The Internet, Communication

Based on an except from an update email.

I think back on my experience on a WWOOF farm near Toledo:
Although that calm of the countryside was nice, the self-inflicted separation from the world caused by a lack of internet access was more than I would wish for again. Aside from not being able to write emails or to make Skype calls to friends and family, I was surprised at how much I desperately missed reading the blogs that I follow, world news, and the ability to look things up online. I often use the internet as a giant encyclopedia: if I want to know how to cook apple pie I search Google; if I want to know where the donuts were invented I look it up on Wikipedia; if I want to know how to translate, spell, or conjugate a particular word I crowdsource it to the internet to find out my answer. To learn a language, to read or download a book or an academic paper, to find song lyrics, to see what kind of communities are active in certain places, to compare products and prices, to look up exercises... I don't want to get all melodramatic, but the combination of innumerable resources on the internet really is almost everything for me. My time on the WWOOF farm taught me that I can live without internet access. But it also taught me how much I really do value having it. Even the times that I have been without internet access before, such as when I have moved to a new place, I have been able to get to an internet cafe or some location with a wireless network every couple of days. On the farm there weren't any places like that around, so I just had to go without. I am not going to go so far to say that life without internet access would not be worth living or anything so extreme as that, but it is easy and (for me) true to say that life without internet access would be very different and of much lower quality.

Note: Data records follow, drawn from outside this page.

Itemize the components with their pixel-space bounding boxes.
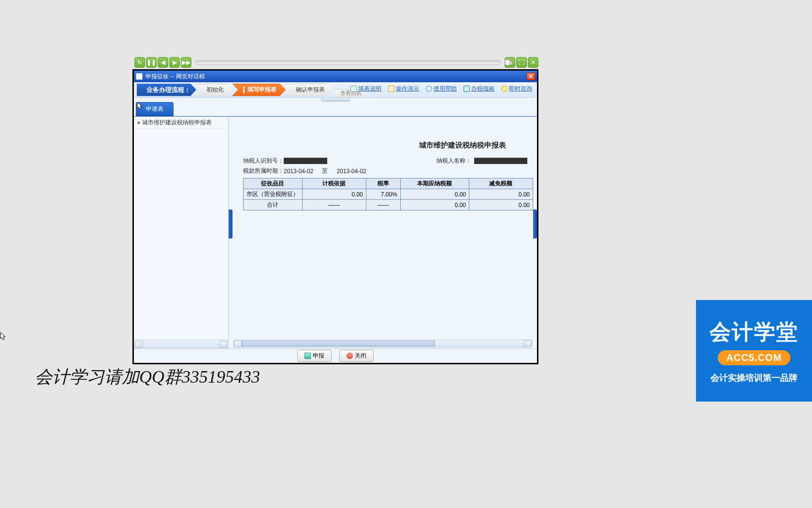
close-icon[interactable]: ✕: [526, 73, 535, 80]
hscroll-thumb[interactable]: [242, 341, 435, 346]
cell-total-rate: ——: [366, 200, 400, 210]
footer-buttons: 申报 关闭: [134, 348, 537, 363]
period-to-word: 至: [322, 167, 328, 175]
progress-thumb[interactable]: [504, 59, 511, 66]
cell-total-relief: 0.00: [469, 200, 533, 210]
play-icon[interactable]: ▶: [169, 57, 180, 68]
guide-icon: [464, 86, 470, 92]
cell-total-label: 合计: [244, 200, 303, 210]
step-init[interactable]: 初始化: [195, 84, 233, 96]
submit-icon: [304, 353, 311, 359]
cell-total-due: 0.00: [400, 200, 469, 210]
link-help[interactable]: 使用帮助: [426, 85, 457, 93]
player-bar: ↻ ❚❚ ◀ ▶ ▶▶ ◈ ⛶ ✕: [134, 57, 538, 68]
splitter-handle-top[interactable]: [321, 98, 350, 102]
cell-basis[interactable]: 0.00: [302, 189, 366, 200]
sidebar-item-form[interactable]: 城市维护建设税纳税申报表: [134, 117, 228, 129]
help-links: 填表说明 操作演示 使用帮助 办税指南 即时咨询: [350, 85, 532, 93]
taxpayer-name-label: 纳税人名称：: [436, 157, 474, 165]
tax-table: 征收品目 计税依据 税率 本期应纳税额 减免税额 市区（营业税附征） 0.00 …: [243, 178, 533, 210]
close-btn-icon: [347, 353, 353, 359]
dialog-window: 申报征收 -- 网页对话框 ✕ 业务办理流程： 初始化 填写申报表 确认申报表 …: [132, 69, 538, 364]
window-title: 申报征收 -- 网页对话框: [145, 73, 205, 81]
link-guide[interactable]: 办税指南: [464, 85, 494, 93]
th-rate: 税率: [366, 179, 400, 189]
form-pane: 城市维护建设税纳税申报表 纳税人识别号： 纳税人名称： 税款所属时期： 2013…: [229, 117, 537, 348]
sheet-icon: [350, 86, 357, 92]
table-row: 市区（营业税附征） 0.00 7.00% 0.00 0.00: [244, 189, 533, 200]
cell-item: 市区（营业税附征）: [244, 189, 303, 200]
sidepanel: 城市维护建设税纳税申报表: [134, 117, 229, 340]
flow-toolbar: 业务办理流程： 初始化 填写申报表 确认申报表 查看回执 填表说明 操作演示 使…: [134, 82, 537, 98]
period-from: 2013-04-02: [284, 168, 313, 175]
link-demo[interactable]: 操作演示: [388, 85, 419, 93]
brand-box: 会计学堂 ACC5.COM 会计实操培训第一品牌: [696, 300, 812, 402]
main-area: 申请表 城市维护建设税纳税申报表 城市维护建设税纳税申报表 纳税人识别号：: [134, 98, 537, 363]
side-section: 城市维护建设税纳税申报表: [134, 117, 229, 348]
step-fill[interactable]: 填写申报表: [232, 84, 286, 96]
tab-application[interactable]: 申请表: [136, 102, 174, 116]
expand-icon[interactable]: ⛶: [516, 57, 527, 68]
flow-label: 业务办理流程：: [137, 84, 196, 96]
step-fill-label: 填写申报表: [247, 86, 276, 94]
form-title: 城市维护建设税纳税申报表: [398, 141, 527, 150]
th-item: 征收品目: [244, 179, 303, 189]
brand-main: 会计学堂: [710, 318, 798, 346]
link-consult[interactable]: 即时咨询: [501, 85, 532, 93]
th-relief: 减免税额: [469, 179, 533, 189]
cell-total-basis: ——: [302, 200, 366, 210]
taxpayer-name-value: [474, 158, 527, 164]
cursor-icon: [0, 332, 7, 341]
taxpayer-id-value: [284, 158, 327, 164]
overlay-caption: 会计学习请加QQ群335195433: [35, 365, 260, 389]
titlebar: 申报征收 -- 网页对话框 ✕: [134, 71, 537, 82]
cell-relief[interactable]: 0.00: [469, 189, 533, 200]
sidepanel-hscrollbar[interactable]: [134, 340, 229, 348]
th-due: 本期应纳税额: [400, 179, 469, 189]
tabstrip: 申请表: [134, 104, 537, 116]
taxpayer-id-label: 纳税人识别号：: [243, 157, 284, 165]
brand-sub: 会计实操培训第一品牌: [710, 372, 798, 384]
help-icon: [426, 86, 432, 92]
content: 城市维护建设税纳税申报表 城市维护建设税纳税申报表 纳税人识别号： 纳税人名称：: [134, 116, 537, 348]
pause-icon[interactable]: ❚❚: [146, 57, 157, 68]
table-header-row: 征收品目 计税依据 税率 本期应纳税额 减免税额: [244, 179, 533, 189]
step-confirm[interactable]: 确认申报表: [285, 84, 334, 96]
next-fwd-icon[interactable]: ▶▶: [181, 57, 191, 68]
doc-icon: [136, 73, 143, 80]
table-total-row: 合计 —— —— 0.00 0.00: [244, 200, 533, 210]
cell-due: 0.00: [400, 189, 469, 200]
period-label: 税款所属时期：: [243, 167, 284, 175]
th-basis: 计税依据: [302, 179, 366, 189]
period-to: 2013-04-02: [336, 168, 366, 175]
consult-icon: [501, 86, 508, 92]
splitter-handle-left[interactable]: [229, 209, 232, 239]
reload-icon[interactable]: ↻: [134, 57, 145, 68]
close-button[interactable]: 关闭: [339, 350, 374, 362]
brand-pill: ACC5.COM: [718, 350, 791, 365]
prev-icon[interactable]: ◀: [158, 57, 168, 68]
cell-rate: 7.00%: [366, 189, 400, 200]
link-fill-instructions[interactable]: 填表说明: [350, 85, 381, 93]
progress-track[interactable]: [195, 60, 501, 65]
splitter-handle-right[interactable]: [533, 209, 537, 239]
play-demo-icon: [388, 86, 394, 92]
close-player-icon[interactable]: ✕: [528, 57, 538, 68]
submit-button[interactable]: 申报: [297, 350, 332, 362]
hscrollbar[interactable]: [233, 340, 532, 347]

The number of friends (either in the German sense of “very close and very important to me” friends or friends in a more casual sense as "someone I merely am acquainted with but whom I enjoy") I would be able to have would drop dramatically and my ability to learn about any subject area at all would be greatly lessened. These two things, (the ability to communicate with people I care about and the ability to learn (or to easily access information)) are the two main reasons that I consider access to the internet to be so important. Entertainment is there as well, but it is a very distant third after communication and learning/information.

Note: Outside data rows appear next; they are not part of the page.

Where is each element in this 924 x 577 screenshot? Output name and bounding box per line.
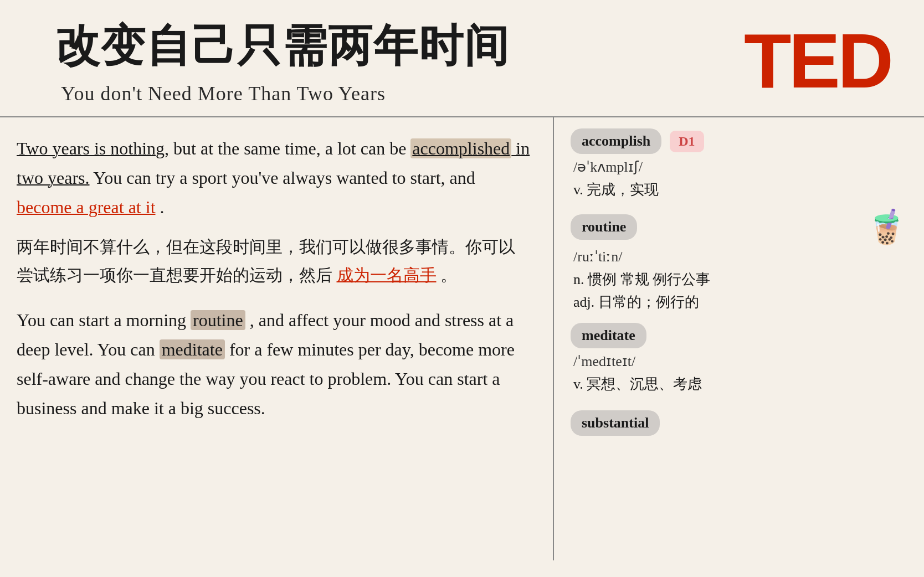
paragraph1-period: .: [160, 197, 165, 217]
word-card-accomplish: accomplish D1 /əˈkʌmplɪʃ/ v. 完成，实现: [571, 128, 907, 199]
sidebar: accomplish D1 /əˈkʌmplɪʃ/ v. 完成，实现 routi…: [554, 117, 924, 560]
accomplish-tag: accomplish: [571, 128, 661, 154]
main-content: Two years is nothing, but at the same ti…: [0, 117, 924, 560]
meditate-highlight: meditate: [160, 339, 225, 359]
chinese-link-1[interactable]: 成为一名高手: [337, 266, 437, 284]
ted-logo: TED: [744, 22, 891, 100]
routine-highlight: routine: [191, 310, 245, 330]
routine-tag: routine: [571, 214, 637, 240]
meditate-tag: meditate: [571, 323, 646, 348]
routine-definition-1: n. 惯例 常规 例行公事: [571, 270, 907, 289]
english-paragraph-1: Two years is nothing, but at the same ti…: [17, 134, 531, 221]
routine-phonetic: /ruːˈtiːn/: [571, 248, 907, 265]
english-title: You don't Need More Than Two Years: [55, 82, 510, 105]
substantial-tag: substantial: [571, 410, 660, 436]
chinese-title: 改变自己只需两年时间: [55, 17, 510, 76]
accomplish-phonetic: /əˈkʌmplɪʃ/: [571, 158, 907, 176]
routine-header: routine 🧋: [571, 210, 907, 244]
chinese-end-1: 。: [440, 266, 457, 284]
paragraph1-underline-start: Two years is nothing,: [17, 138, 169, 158]
d1-badge: D1: [670, 131, 704, 152]
paragraph1-text-2: You can try a sport you've always wanted…: [93, 168, 475, 188]
paragraph2-text-1: You can start a morning: [17, 310, 191, 330]
paragraph1-text-1: but at the same time, a lot can be: [173, 138, 410, 158]
become-great-link[interactable]: become a great at it: [17, 197, 156, 217]
accomplished-highlight: accomplished: [410, 138, 511, 158]
header: 改变自己只需两年时间 You don't Need More Than Two …: [0, 0, 924, 116]
text-panel: Two years is nothing, but at the same ti…: [0, 117, 554, 560]
english-paragraph-2: You can start a morning routine , and af…: [17, 306, 531, 423]
word-card-substantial: substantial: [571, 405, 907, 436]
meditate-header: meditate: [571, 323, 907, 348]
boba-icon: 🧋: [866, 210, 907, 244]
header-titles: 改变自己只需两年时间 You don't Need More Than Two …: [55, 17, 510, 105]
word-card-meditate: meditate /ˈmedɪteɪt/ v. 冥想、沉思、考虑: [571, 323, 907, 394]
meditate-definition: v. 冥想、沉思、考虑: [571, 374, 907, 394]
accomplish-header: accomplish D1: [571, 128, 907, 154]
chinese-paragraph-1: 两年时间不算什么，但在这段时间里，我们可以做很多事情。你可以尝试练习一项你一直想…: [17, 233, 531, 289]
accomplish-definition: v. 完成，实现: [571, 180, 907, 199]
routine-definition-2: adj. 日常的；例行的: [571, 292, 907, 312]
meditate-phonetic: /ˈmedɪteɪt/: [571, 353, 907, 370]
word-card-routine: routine 🧋 /ruːˈtiːn/ n. 惯例 常规 例行公事 adj. …: [571, 210, 907, 312]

Of course, if I chose to life a different lifestyle (and by that I mean, not a global nomad), this could greatly affect the first factor. There have been times during the past few years when I have felt like more or less of a nomad. During my senior year at Kalamazoo College I had a community of people who were physically located close to me, so I relied less on the internet for communication, since there were only a few geographically-distant people whom I was in touch with. When I lived in Beijing, I would regularly meet friends in person at juggling and improv events, or just for a meal, so the internet wasn't so terribly necessary to communicate with those friends, but I still used it intensely for information and for communicating with friends in the United States and in Europe. I assume that here in Albacete I will develop a group of contacts and friends here, and I am certainly going to try and go out more. While in China I became quite zhai, staying at home a couple nights a week and some weekends to read, watch movies, or have Skype chats. Although I don't feel that watching a movie or curling up with a book or studying at home is in anyway inferior to going out to a bar, I do feel that there is a cultural value that places going out to socialize with other people as a “higher” or a “better” things than doing something solitary at home, which makes me feel as though I need to justify myself each time I would prefer to not go out. I have to say, though: although I had loads of great times with good friends, at improv, and out on the town, one of my happiest memories of that year in Beijing was sitting at home alone on my couch, curled up with a blanket, crackers, peanut butter, and Cosmopolitanism.

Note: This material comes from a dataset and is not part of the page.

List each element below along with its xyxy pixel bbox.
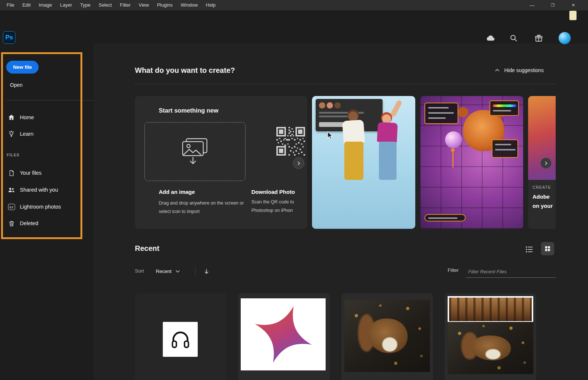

But now I have people from two places in the world where I have lived in (Kalamazoo and Beijing) that I want to stay in touch with, not to mention all the people from those two places that are no longer there: friends have moved and now there are people from Seattle to Grenada to Quito, from Chicago to Beijing, from Minneapolis to Milwaukee to Madrid to Moscow, all of whom that I care about and that I want to have as a part of my life. Almost every continent in the world has people I know and care about.

I am still hoping to become less zhai and more Spanish during my time here, to go out for drinks and tapas, to find/create a group of local friends, and to adapt myself to the local culture here, but I do value the relationships that I have with people from far away, and I want to keep those going.